Hello,
I have genotype by sequencing data for 400 samples. I am trying to run a SNP calling pipeline using GATK. I could manage until HaplotypeCaller command in gatk. However, when I proceed with CombineGVCFs step to combine all the 400 g.vcf files into one, GATK fails to run with the following error:
Exception in thread "main" java.lang.OutOfMemoryError: Required array length 2147483639 + 9 is too large
Then, I created 8 subset lists with 50 g.vcf files in each. I used the following code just to combine 100 samples from two lists:
gatk --java-options "-Xmx120G" CombineGVCFs -R /mnt/SNP_calling/Reference/genome.fasta -V intermediate_1.g.vcf -V intermediate_2.g.vcf -O combined_1_2.g.vcf
Still, I get the above-mentioned memory error message. I tried to increase the -Xmx value until 500G, but it did not resolve the error message.

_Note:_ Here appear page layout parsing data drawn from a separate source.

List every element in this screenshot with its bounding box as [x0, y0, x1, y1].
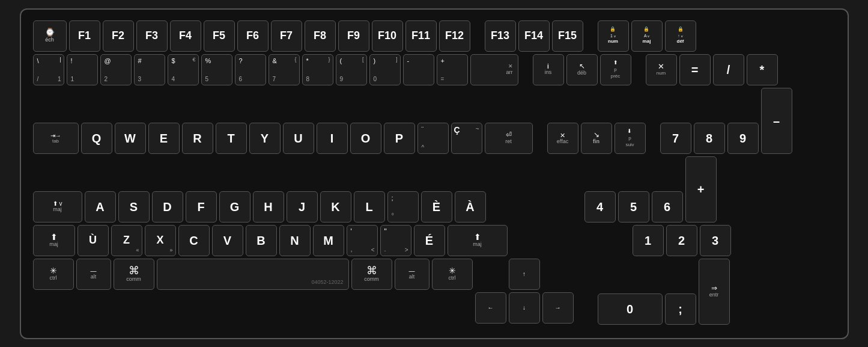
key-ctrl-left[interactable]: ✳ ctrl: [33, 259, 74, 290]
key-a[interactable]: A: [85, 191, 116, 223]
key-command-left[interactable]: ⌘ comm: [114, 259, 154, 290]
key-num-3[interactable]: 3: [700, 225, 731, 256]
key-num-8[interactable]: 8: [694, 123, 725, 154]
key-j[interactable]: J: [287, 191, 318, 223]
key-num-7[interactable]: 7: [660, 123, 691, 154]
key-num-multiply[interactable]: *: [747, 54, 778, 85]
key-h[interactable]: H: [253, 191, 284, 223]
key-f11[interactable]: F11: [405, 20, 437, 52]
key-f9[interactable]: F9: [338, 20, 369, 52]
key-7[interactable]: & 7 {: [269, 54, 300, 85]
key-minus[interactable]: -: [403, 54, 434, 85]
key-f[interactable]: F: [186, 191, 217, 223]
key-shift-right[interactable]: ⬆ maj: [448, 225, 508, 256]
key-shift-left[interactable]: ⬆ maj: [33, 225, 75, 256]
key-w[interactable]: W: [115, 123, 146, 154]
key-arrow-right[interactable]: →: [542, 292, 574, 324]
key-5[interactable]: % 5: [201, 54, 232, 85]
key-backspace[interactable]: ✕ arr: [470, 54, 518, 85]
key-b[interactable]: B: [246, 225, 277, 256]
key-equals[interactable]: + =: [437, 54, 468, 85]
key-s[interactable]: S: [118, 191, 150, 223]
key-semicolon[interactable]: ; °: [387, 191, 419, 223]
key-m[interactable]: M: [313, 225, 344, 256]
key-f6[interactable]: F6: [237, 20, 269, 52]
key-a-grave[interactable]: À: [455, 191, 486, 223]
key-f4[interactable]: F4: [170, 20, 201, 52]
key-end[interactable]: ↘ fin: [581, 123, 612, 154]
key-cedilla[interactable]: Ç ~: [451, 123, 482, 154]
key-f2[interactable]: F2: [103, 20, 134, 52]
key-f7[interactable]: F7: [271, 20, 302, 52]
key-capslock-indicator[interactable]: 🔒 A v maj: [631, 20, 663, 52]
key-0[interactable]: ) 0 ]: [369, 54, 401, 85]
key-period[interactable]: " . >: [380, 225, 411, 256]
key-6[interactable]: ? 6: [235, 54, 266, 85]
key-f15[interactable]: F15: [552, 20, 583, 52]
key-pagedown[interactable]: ⬇psuiv: [615, 123, 646, 154]
key-9[interactable]: ( 9 [: [336, 54, 367, 85]
key-f8[interactable]: F8: [305, 20, 336, 52]
key-num-1[interactable]: 1: [633, 225, 664, 256]
key-capslock[interactable]: ⬆ v maj: [33, 191, 82, 223]
key-f12[interactable]: F12: [439, 20, 470, 52]
key-1[interactable]: ! 1: [67, 54, 98, 85]
key-3[interactable]: # 3: [134, 54, 165, 85]
key-comma[interactable]: ' , <: [347, 225, 378, 256]
key-e-acute[interactable]: É: [414, 225, 445, 256]
key-num-divide[interactable]: /: [713, 54, 744, 85]
key-num-clear[interactable]: ✕ num: [646, 54, 677, 85]
key-u-grave[interactable]: Ù: [77, 225, 109, 256]
key-v[interactable]: V: [212, 225, 243, 256]
key-spacebar[interactable]: 04052-12022: [157, 259, 349, 290]
key-num-6[interactable]: 6: [652, 191, 683, 223]
key-delete[interactable]: ✕ effac: [547, 123, 578, 154]
key-home[interactable]: ↖ déb: [566, 54, 598, 85]
key-t[interactable]: T: [216, 123, 247, 154]
key-r[interactable]: R: [182, 123, 213, 154]
key-q[interactable]: Q: [81, 123, 112, 154]
key-num-plus[interactable]: +: [685, 156, 717, 223]
key-f5[interactable]: F5: [204, 20, 235, 52]
key-ech[interactable]: ⌚ éch: [33, 20, 67, 52]
key-4[interactable]: $ 4 €: [168, 54, 199, 85]
key-arrow-left[interactable]: ←: [475, 292, 506, 324]
key-numlock[interactable]: 🔒 1 v num: [598, 20, 629, 52]
key-f3[interactable]: F3: [136, 20, 168, 52]
key-num-2[interactable]: 2: [666, 225, 697, 256]
key-z[interactable]: Z «: [111, 225, 142, 256]
key-x[interactable]: X »: [145, 225, 176, 256]
key-k[interactable]: K: [320, 191, 351, 223]
key-num-5[interactable]: 5: [618, 191, 649, 223]
key-e[interactable]: E: [148, 123, 180, 154]
key-pageup[interactable]: ⬆ppréc: [600, 54, 631, 85]
key-num-9[interactable]: 9: [727, 123, 759, 154]
key-insert[interactable]: i ins: [533, 54, 564, 85]
key-p[interactable]: P: [384, 123, 415, 154]
key-g[interactable]: G: [219, 191, 250, 223]
key-return[interactable]: ⏎ ret: [485, 123, 533, 154]
key-caret[interactable]: ¨ ^: [417, 123, 449, 154]
key-f14[interactable]: F14: [518, 20, 550, 52]
key-scrolllock-indicator[interactable]: 🔒 ↑ v déf: [665, 20, 696, 52]
key-num-enter[interactable]: ⇒ entr: [699, 259, 730, 325]
key-num-period[interactable]: ;: [665, 293, 696, 325]
key-ctrl-right[interactable]: ✳ ctrl: [432, 259, 473, 290]
key-arrow-up[interactable]: ↑: [509, 259, 540, 290]
key-arrow-down[interactable]: ↓: [509, 292, 540, 324]
key-tab[interactable]: ⇥→ tab: [33, 123, 79, 154]
key-d[interactable]: D: [152, 191, 183, 223]
key-c[interactable]: C: [178, 225, 210, 256]
key-backslash[interactable]: \ | / 1: [33, 54, 64, 85]
key-num-minus[interactable]: –: [761, 88, 792, 154]
key-l[interactable]: L: [354, 191, 385, 223]
key-num-0[interactable]: 0: [598, 293, 663, 325]
key-alt-right[interactable]: — alt: [395, 259, 429, 290]
key-y[interactable]: Y: [249, 123, 281, 154]
key-n[interactable]: N: [279, 225, 311, 256]
key-command-right[interactable]: ⌘ comm: [351, 259, 392, 290]
key-num-4[interactable]: 4: [584, 191, 616, 223]
key-i[interactable]: I: [317, 123, 348, 154]
key-8[interactable]: * 8 }: [302, 54, 333, 85]
key-e-grave[interactable]: È: [421, 191, 452, 223]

I am using a docker image of gatk.
Can you please provide a suggestion to resolve this issue? I thought of the GenomicImportDBI approach but I have a scaffolded reference genome with 120 scaffolds. So, going that way is more cumbersome.
Even though it's reported as an OutOfMemoryError, it has nothing to do with memory. Java does not support arrays longer than 2147483647 (and the precise limit is somewhat lower, depending on the JVM implementation). So changing -Xmx won't fix it; you simply had too many variants.